German football club

SV Schwarz-Rot Neustadt is a German football club based in Neustadt (Dosse), Brandenburg, currently playing in the Landesliga Brandenburg-Nord (VII).

== History ==
The forerunner of SV Schwarz-Rot Neustadt was founded in July 1922 as Köritzer Sport-Club. KSC became BSG Landbau Neustadt in 1978 and the final renaming to SV Schwarz-Rot was announced on 27 July 1990. The club competed in the 1993–94 NOFV-Oberliga as a third-tier side, taking 11th place in the NOFV-Oberliga Nord which preceded 13th and 14th-placed finishes the following two seasons. The club made a further cameo appearance in the 2000–01 NOFV-Oberliga, but were relegated back to the Verbandsliga Brandenburg after finishing second from bottom.

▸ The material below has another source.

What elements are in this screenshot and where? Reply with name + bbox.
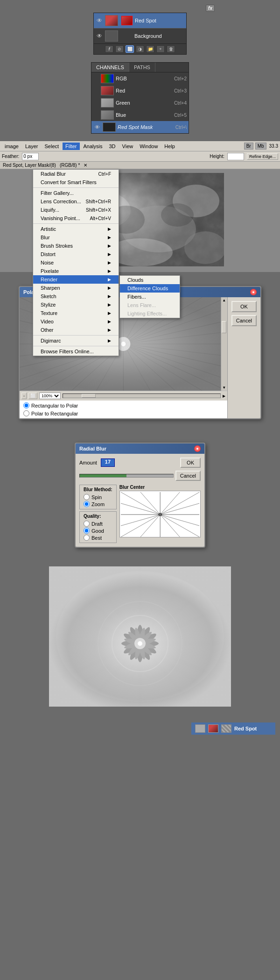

In 2008 the Verbandsliga became a sixth-tier league and a year later Schwarz-Rot were relegated again, this time to seventh-tier Landesliga where they played until 2015 when they were promoted to the Brandenburg-Liga again.

== Honours ==
The club's honours:
- Brandenburg-Liga
  - Champions: 1993, 2000

== Stadium ==
SV Schwarz-Rot Neustadt plays its home fixtures at the 1,100 capacity Hans-Beimler-Stadion.